PARTICIPAÇÃO NAS ELEIÇÕES
Apesar da pandemia do novo coronavírus, 77% dos recifenses afirmou que, com certeza, comparecerá às urnas no dia 15 de novembro. O resultado dividiu os especialistas ouvidos pelo JC. “Certamente, a abstenção não será baixa, muito na conta do descrédito com a política. Particularmente, não acredito que a pandemia vai fazer o eleitor faltar, principalmente, se tivermos mantidas as condições que temos hoje”, pontua Lapa. “Para muita gente, a vida parece ter voltado ao normal, então não acho que isso será decisivo para a pessoa votar ou não”, completa.
“Sempre no começo de toda eleição, parte do eleitorado não se sente motivada em ir às urnas. Mas com o desenrolar da campanha, os eleitores passam a tomar a decisão de votar”, explica Vanuccio Pimentel. “É possível que a abstenção, por causa do coronavírus, tenha algum crescimento, porém, temos a certeza que a grande maioria do eleitorado vai votar”, argumenta.
Já para Elton Gomes, apesar do resultado da pesquisa, a expectativa é de que a abstenção neste pleito bata o recorde, dados os perigos de contaminação pela covid-19. “Pesquisa é retrato de momento.
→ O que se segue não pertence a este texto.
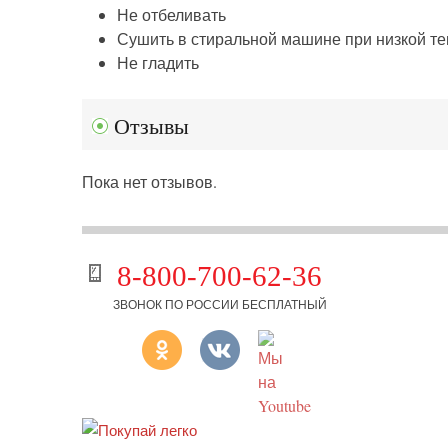
Не отбеливать
Сушить в стиральной машине при низкой т
Не гладить
Отзывы
Пока нет отзывов.
8-800-700-62-36
ЗВОНОК ПО РОССИИ БЕСПЛАТНЫЙ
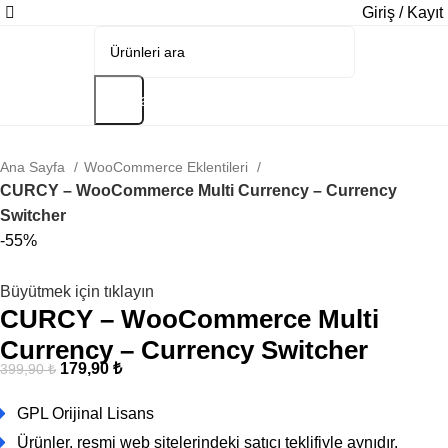
Giriş / Kayıt
Arama
Ana Sayfa
WooCommerce Eklentileri
CURCY – WooCommerce Multi Currency – Currency
Switcher
-55%
Büyütmek için tıklayın
CURCY – WooCommerce Multi
Currency – Currency Switcher
179,90
₺
399,90
₺
GPL Orijinal Lisans
Ürünler, resmi web sitelerindeki satıcı teklifiyle aynıdır.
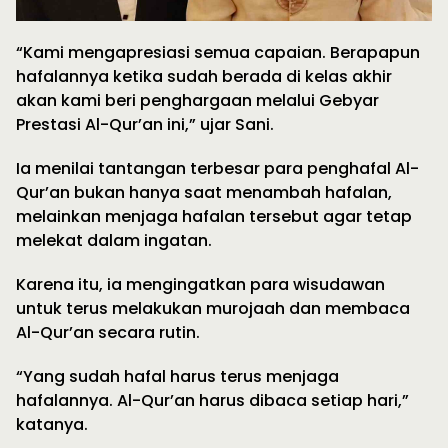
“Kami mengapresiasi semua capaian. Berapapun
hafalannya ketika sudah berada di kelas akhir
akan kami beri penghargaan melalui Gebyar
Prestasi Al-Qur’an ini,” ujar Sani.
Ia menilai tantangan terbesar para penghafal Al-
Qur’an bukan hanya saat menambah hafalan,
melainkan menjaga hafalan tersebut agar tetap
melekat dalam ingatan.
Karena itu, ia mengingatkan para wisudawan
untuk terus melakukan murojaah dan membaca
Al-Qur’an secara rutin.
“Yang sudah hafal harus terus menjaga
hafalannya. Al-Qur’an harus dibaca setiap hari,”
katanya.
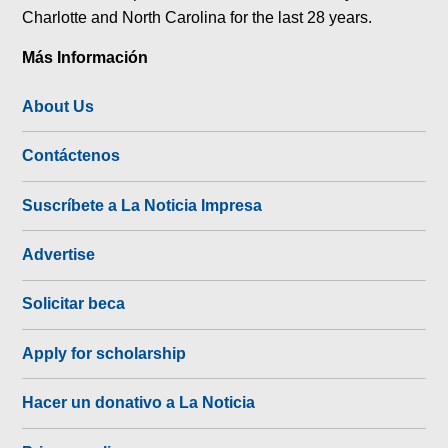
Charlotte and North Carolina for the last 28 years.
Más Información
About Us
Contáctenos
Suscríbete a La Noticia Impresa
Advertise
Solicitar beca
Apply for scholarship
Hacer un donativo a La Noticia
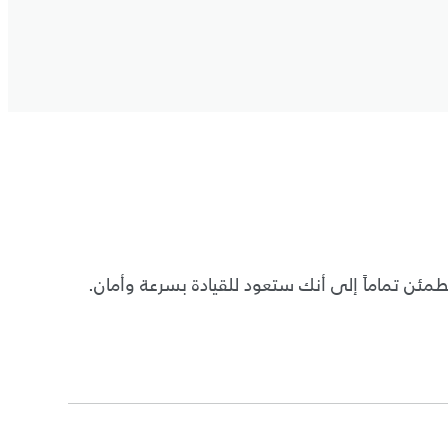
مئن تماماً إلى أنك ستعود للقيادة بسرعة وأمان.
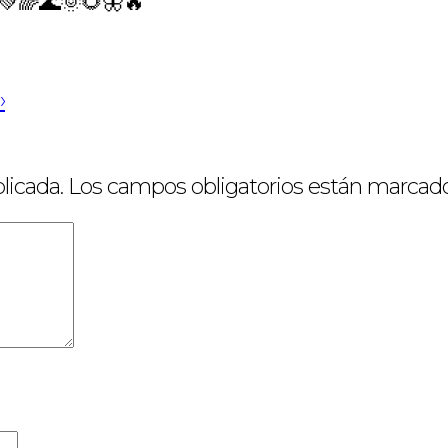
💚🌈🌊🌞🌻🦋🔥
›
licada.
Los campos obligatorios están marcad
Com o TSE liberando a justificativa de falta nas eleições pelo celular, a tendência é que uma grande parte do eleitorado, principalmente aqueles de classe média, idosos e pessoas com comorbidades desistam de ir às urnas neste ano. Dificilmente, alguém vai escolher arriscar se contaminar, podendo ficar em casa”, diz o especialista, afirmando que isso pode prejudicar estratégias de candidatos com os quais estes grupos têm mais afinidade.
A PESQUISA
A pesquisa do Ibope foi realizada entre os dias 30 de setembro e 02 de outubro de 2020. Foram entrevistados 805 votantes do Recife. A margem de erro máxima estimada é de três pontos percentuais para mais ou para menos, e o nível de confiança é de 95%. A pesquisa está registrada no Tribunal Regional Eleitoral com o Número PE09685/2020.